In order to build a distributed, microservices-based application that can be deployed across cloud providers, engineers at Heroku came up with 12 factors that need to be implemented by any modern cloud-native application:
- Single codebase: The application must have one codebase, tracked in revision control for every application (read: microservice) that can be deployed multiple times (development, test, staging, and production environments). Two microservices do not share the same codebase. This model allows the flexibility to change and deploy services without impacting other parts of the application.
- Dependencies: The application must explicitly declare its code dependencies and add them to the application or microservice. The dependencies are packaged as part of the microservice JAR/WAR file. This helps isolate dependencies across microservices and reduce any side effects through multiple versions of the same JAR.
- Config: The application configuration data is moved out of the application or microservice and externalized through a configuration management tool.
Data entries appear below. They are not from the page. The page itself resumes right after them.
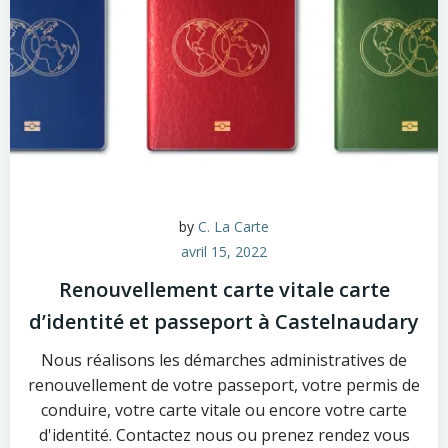
by
C. La Carte
avril 15, 2022
Renouvellement carte vitale carte
d’identité et passeport à Castelnaudary
Nous réalisons les démarches administratives de
renouvellement de votre passeport, votre permis de
conduire, votre carte vitale ou encore votre carte
d'identité. Contactez nous ou prenez rendez vous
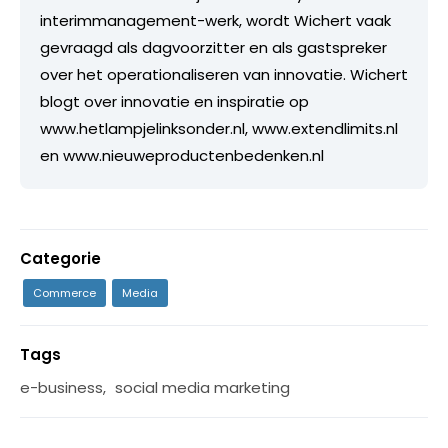
interimmanagement-werk, wordt Wichert vaak
gevraagd als dagvoorzitter en als gastspreker
over het operationaliseren van innovatie. Wichert
blogt over innovatie en inspiratie op
www.hetlampjelinksonder.nl, www.extendlimits.nl
en www.nieuweproductenbedenken.nl
Categorie
Commerce
Media
Tags
e-business
,
social media marketing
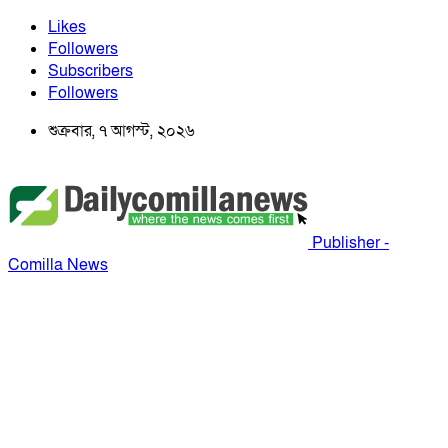
Likes
Followers
Subscribers
Followers
শুক্রবার, ৭ আগস্ট, ২০২৬
Publisher -
Comilla News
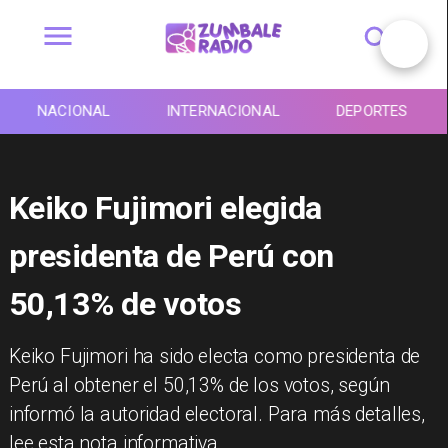
NACIONAL
INTERNACIONAL
DEPORTES
Keiko Fujimori elegida
presidenta de Perú con
50,13% de votos
Keiko Fujimori ha sido electa como presidenta de
Perú al obtener el 50,13% de los votos, según
informó la autoridad electoral. Para más detalles,
lee esta nota informativa.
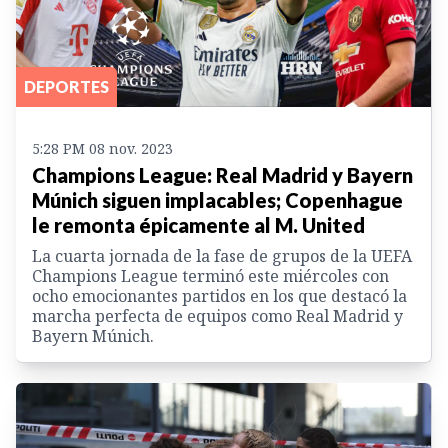
DEPORTES
5:28 PM 08 nov. 2023
Champions League: Real Madrid y Bayern
Múnich siguen implacables; Copenhague
le remonta épicamente al M. United
La cuarta jornada de la fase de grupos de la UEFA
Champions League terminó este miércoles con
ocho emocionantes partidos en los que destacó la
marcha perfecta de equipos como Real Madrid y
Bayern Múnich.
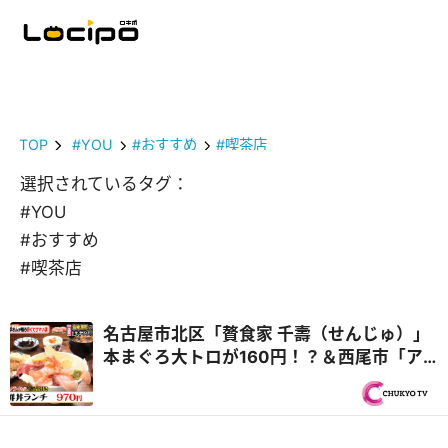
TOP
#YOU
#おすすめ
#喫茶店
選択されているタグ：
#YOU
#おすすめ
#喫茶店
名古屋市北区「贅食家 千壽（せんじゅ）」
本まぐろ大トロが160円！？＆西尾市「ア
ジアンキッチン媽媽や」25種類のビュッフ
ェ付き！ハラミステーキランチ『PS純金
（ゴールド）』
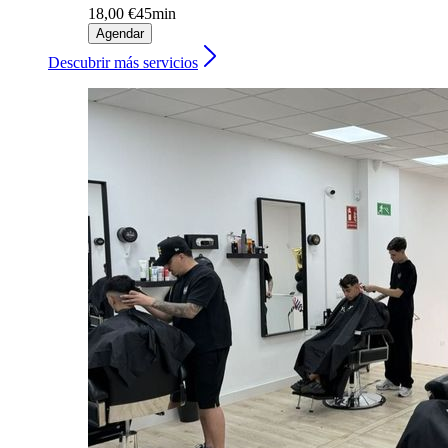
18,00 €
45min
Agendar
Descubrir más servicios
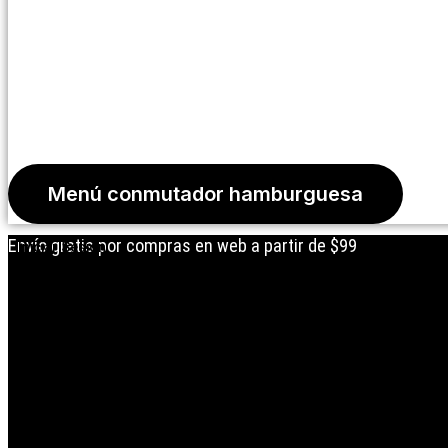
Menú conmutador hamburguesa
Envío gratis por compras en web a partir de $99
Iniciar Sesión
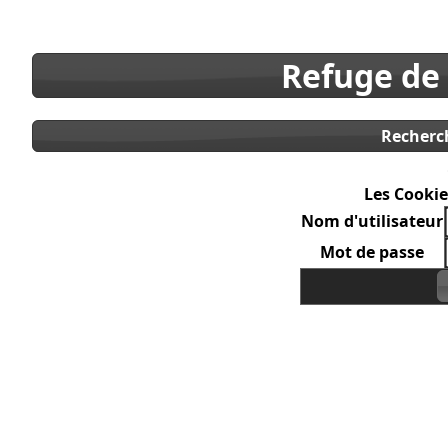
Refuge de
Recherc
Les Cookie
Nom d'utilisateur
Mot de passe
The application or microservice will pick up the configuration based on the environment in which it is running, allowing the same deployment unit to be propagated across the environments.
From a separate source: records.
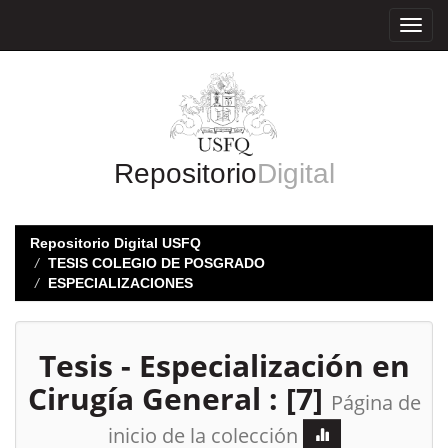
Skip
navigation
Repositorio
Digital
Repositorio Digital USFQ
TESIS COLEGIO DE POSGRADO
ESPECIALIZACIONES
Tesis - Especialización en
Cirugía General : [7]
Página de
inicio de la colección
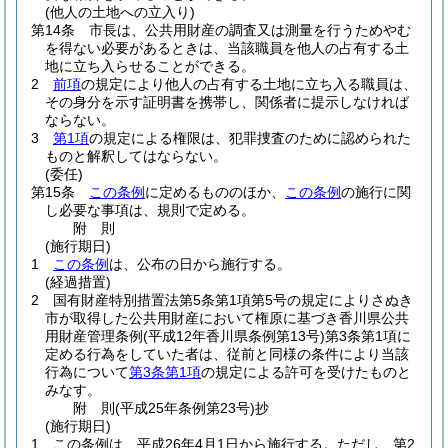
(他人の土地への立入り)
第14条
市長は、公共用財産の調査又は測量を行うためやむ
を得ない必要があるときは、当該職員を他人の占有する土
地に立ち入らせることができる。
2
前項
の規定により他人の占有する土地に立ち入る職員は、
その身分を示す証明書を携帯し、関係者に提示しなければ
ならない。
3
第1項
の規定による権限は、犯罪捜査のために認められた
ものと解釈してはならない。
(委任)
第15条
この条例
に定めるもののほか、
この条例
の施行に関
し必要な事項は、規則で定める。
附
則
(施行期日)
1
この条例
は、公布の日から施行する。
(経過措置)
2
国有財産特別措置法第5条第1項第5号の規定によりさぬき
市が取得した公共用財産において権原に基づき香川県公共
用財産管理条例
(平成12年香川県条例第13号)
第3条第1項に
定める行為をしていた者は、従前と同様の条件により当該
行為について
第3条第1項
の規定による許可を受けたものと
みなす。
附
則
(平成25年
条例第23号)
抄
(施行期日)
1
この条例は、平成26年4月1日から施行する。
ただし、第2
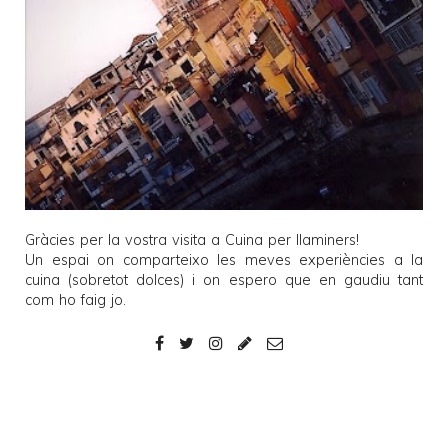
Gràcies per la vostra visita a
Cuina per llaminers
!
Un espai on comparteixo les meves experiències a la
cuina (sobretot dolces) i on espero que en gaudiu tant
com ho faig jo.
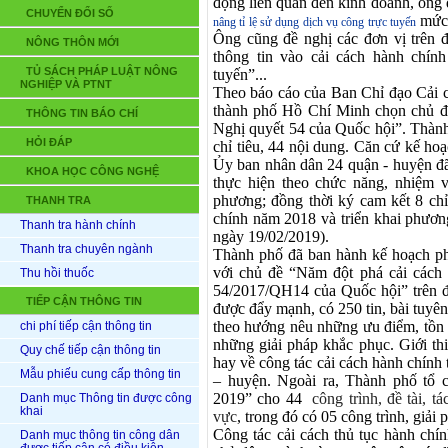
động liên quan đến kinh doanh, ông đ
CHUYỂN ĐỔI SỐ
mức 
nâng tỉ lệ sử dụng dịch vụ công trực tuyến
Ông cũng đề nghị các đơn vị trên
NÔNG THÔN MỚI
thông tin vào cải cách hành chín
TỦ SÁCH PHÁP LUẬT NÔNG
tuyến”...
NGHIỆP VÀ PTNT
Theo báo cáo của Ban Chỉ đạo Cải c
thành phố Hồ Chí Minh chọn chủ đề
THÔNG TIN BÁO CHÍ
Nghị quyết 54 của Quốc hội”
. Thành
HỎI ĐÁP
chỉ tiêu, 44 nội dung. C
ăn cứ kế hoạ
Ủy ban nhân dân
24 q
uận
-
h
uyện
đã
KHOA HỌC CÔNG NGHỆ
thực hiện
theo chức năng, nhiệm 
phương; đồng thời ký cam kết 8 chỉ
THANH TRA
chính
năm 2018 và triển khai phươ
Thanh tra hành chính
ngày 19/02/2019
)
.
Thanh tra chuyên ngành
Thành phố đã ban hành kế hoạch ph
với chủ đề “Năm đột phá cải cách 
Thu hồi thuốc
54/2017/QH14 của Quốc hội” trên đị
TIẾP CẬN THÔNG TIN
được đẩy mạnh,
có 250 tin, bài tuyê
theo hướng nêu những ưu điểm, tồn t
chi phí tiếp cận thông tin
những giải pháp khắc phục. Giới
th
Quy chế tiếp cận thông tin
hay về công tác cải cách hành chính 
Mẫu phiếu cung cấp thông tin
– huyện.
Ngoài ra, Thành phố tổ 
2019” cho 44
công trình, đề tài, t
Danh mục Thông tin được công
khai
vực
, trong đó có 05 công trình, giải
Công tác
c
ải cách
thủ tục hành chí
Danh mục thông tin công dân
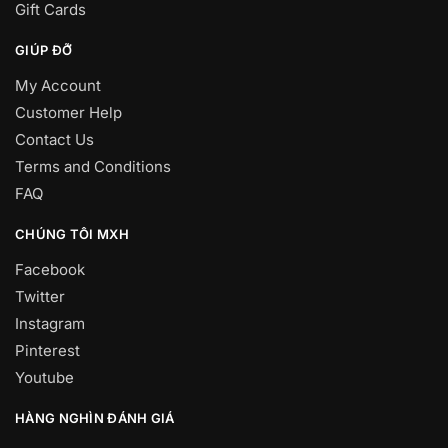
Gift Cards
GIÚP ĐỠ
My Account
Customer Help
Contact Us
Terms and Conditions
FAQ
CHÚNG TÔI MXH
Facebook
Twitter
Instagram
Pinterest
Youtube
HÀNG NGHÌN ĐÁNH GIÁ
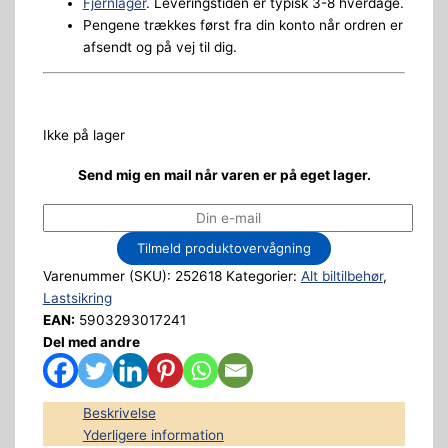
Fjernlager
. Leveringstiden er typisk 3-8 hverdage.
Pengene trækkes først fra din konto når ordren er
afsendt og på vej til dig.
Ikke på lager
Send mig en mail når varen er på eget lager.
Tilmeld produktovervågning
Varenummer (SKU):
252618
Kategorier:
Alt biltilbehør
,
Lastsikring
EAN:
5903293017241
Del med andre
Beskrivelse
Yderligere information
- Backing services: All external resources, access should be an addressable URL. For example, SMTP URL, database URL, service HTTP URL, queue URL, and TCP URL. This allows URLs to be externalized to the config and managed for every environment.
- Build, release, and run: The entire process of building, releasing, and running is treated as three separate steps. This means that, as part of the build, the application is built as an immutable entity. This immutable entity will pick the relevant configuration to run the process based on the environment (development, testing, staging, or production).
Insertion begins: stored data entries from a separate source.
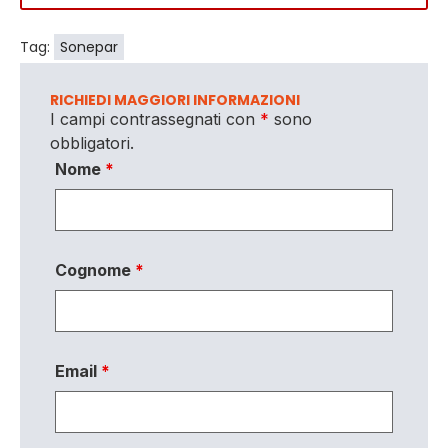
Tag:
Sonepar
RICHIEDI MAGGIORI INFORMAZIONI
I campi contrassegnati con
*
sono
obbligatori.
Nome
*
Cognome
*
Email
*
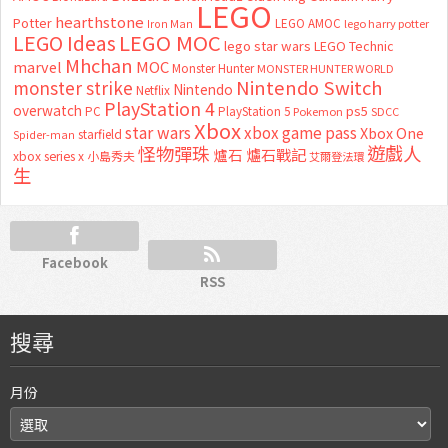
LEGO
hearthstone
Potter
LEGO AMOC
lego harry potter
Iron Man
LEGO MOC
LEGO Ideas
lego star wars
LEGO Technic
Mhchan
marvel
MOC
Monster Hunter
MONSTER HUNTER WORLD
Nintendo Switch
monster strike
Nintendo
Netflix
PlayStation 4
overwatch
ps5
PC
PlayStation 5
Pokemon
SDCC
Xbox
star wars
xbox game pass
Xbox One
starfield
Spider-man
怪物彈珠
遊戲人
爐石
爐石戰記
xbox series x
小島秀夫
艾爾登法環
生
Facebook
RSS
搜尋
月份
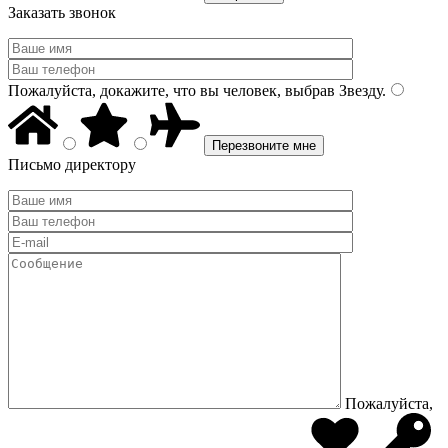
Заказать звонок
Пожалуйста, докажите, что вы человек, выбрав
Звезду
.
Письмо директору
Пожалуйста,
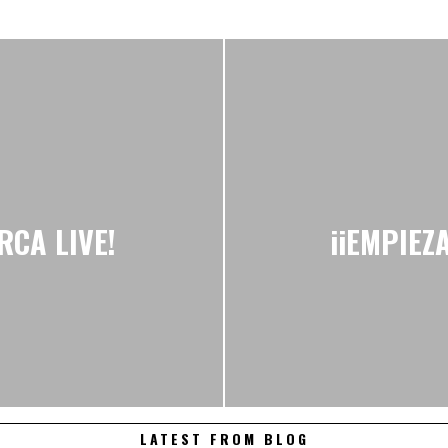
RCA LIVE!
iiEMPIEZ
LATEST FROM BLOG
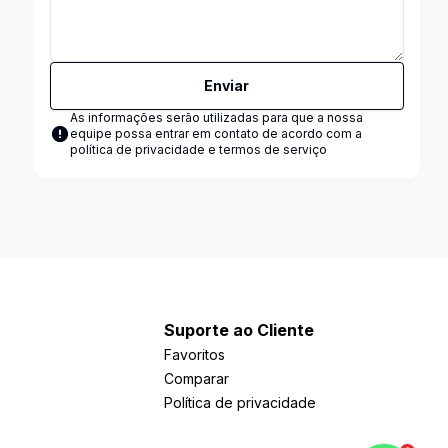
Enviar
As informações serão utilizadas para que a nossa
equipe possa entrar em contato de acordo com a
política de privacidade e termos de serviço
Suporte ao Cliente
Favoritos
Comparar
Política de privacidade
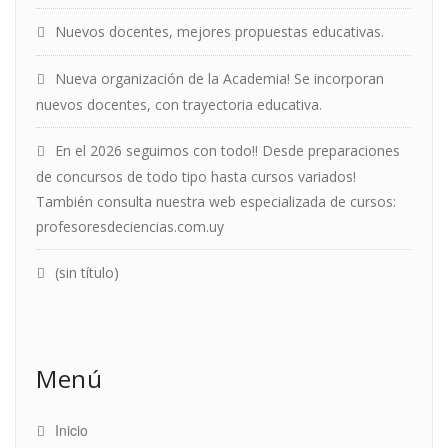
Nuevos docentes, mejores propuestas educativas.
Nueva organización de la Academia! Se incorporan
nuevos docentes, con trayectoria educativa.
En el 2026 seguimos con todo!! Desde preparaciones
de concursos de todo tipo hasta cursos variados!
También consulta nuestra web especializada de cursos:
profesoresdeciencias.com.uy
(sin título)
Menú
Inicio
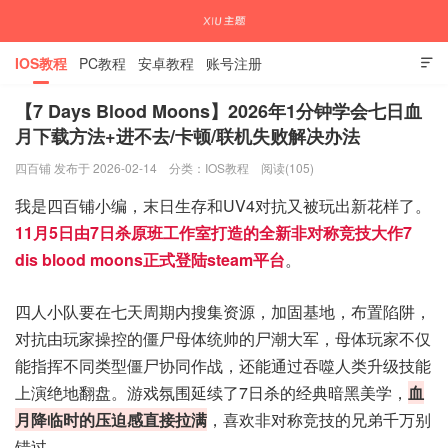
IOS教程
PC教程
安卓教程
账号注册

【7 Days Blood Moons】2026年1分钟学会七日血
月下载方法+进不去/卡顿/联机失败解决办法
国内外APP下载注册教程
四百铺 发布于 2026-02-14
分类：
IOS教程
阅读(105)
我是四百铺小编，末日生存和UV4对抗又被玩出新花样了。
11月5日由7日杀原班工作室打造的全新非对称竞技大作7
dis blood moons正式登陆steam平台
。
四人小队要在七天周期内搜集资源，加固基地，布置陷阱，
对抗由玩家操控的僵尸母体统帅的尸潮大军，母体玩家不仅
能指挥不同类型僵尸协同作战，还能通过吞噬人类升级技能
上演绝地翻盘。游戏氛围延续了7日杀的经典暗黑美学，
血
月降临时的压迫感直接拉满
，喜欢非对称竞技的兄弟千万别
错过。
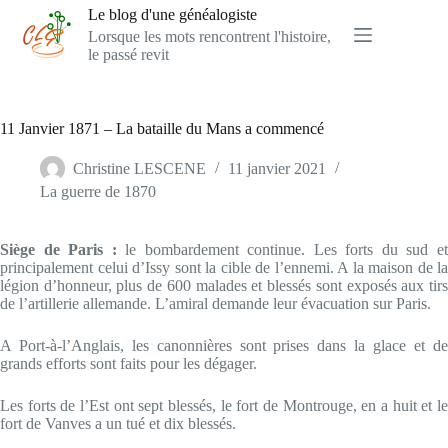
Passer
Le blog d'une généalogiste
au
Lorsque les mots rencontrent l'histoire,
contenu
le passé revit
11 Janvier 1871 – La bataille du Mans a commencé
Christine LESCENE
11 janvier 2021
La guerre de 1870
Siège de Paris :
le bombardement continue. Les forts du sud e
principalement celui d’Issy sont la cible de l’ennemi. A la maison de la
légion d’honneur, plus de 600 malades et blessés sont exposés aux tirs
de l’artillerie allemande. L’amiral demande leur évacuation sur Paris.
A Port-à-l’Anglais, les canonnières sont prises dans la glace et de
grands efforts sont faits pour les dégager.
Les forts de l’Est ont sept blessés, le fort de Montrouge, en a huit et le
fort de Vanves a un tué et dix blessés.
- Processes: The microservice is built on and follows the shared-nothing model. This means the services are stateless and the state is externalized to either a cache or a data store. This allows seamless scalability and allows load balance or proxy to send requests to any of the instances of the service.
- Port binding: The microservice is built within a container. The service will export and bind all its interfaces through ports (including HTTP).
- Concurrency: The microservice process is scaled out, meaning that, to handle increased traffic, more microservice processes are added to the environment. Within the microservice process, one can make use of the reactive model to optimize the resource utilization.
- Disposability: The idea is to build a microservice as immutable with a single responsibility to, in turn, maximize robustness with faster boot-up times. Immutability also lends to the service disposability.
- Dev/prod parity: The environments across the application life cycle—DEV, TEST, STAGING, and PROD—are kept as similar as possible to avoid any surprises later.
- Logs: Within the immutable microservice instance, the logs generated as part of the service processing are candidates for state. These logs should be treated as event streams and pushed out to a log aggregator infrastructure.
- Admin processes: The microservice instances are long-running processes that continue unless they are killed or replaced with newer versions. All other admin and management tasks are treated as one-off processes:
Applications that follow the 12 factors make no assumptions about the external environment, allowing them to be deployed on any cloud provider platform. This allows the same set of tools/processes/scripts to be run across environments and deploy distributed microservices applications in a consistent manner.
In order to successfully run microservices, there are certain enabling components/services that are needed. These enabling services can be tagged as PaaS that are needed to support the building, releasing, deployment, and running of the microservices.
- Service discovery: When the application is decomposed into a microservices model, a typical application may be composed of hundreds of microservices. With each microservice running multiple instances, we soon have thousands of microservice instances running. In order to discover the service endpoint, it is pertinent to have a service registry that can be queried to discover all of the instances of the microservice. In addition, the service registry tracks the heartbeat of every service instance to make sure that all services are up and running.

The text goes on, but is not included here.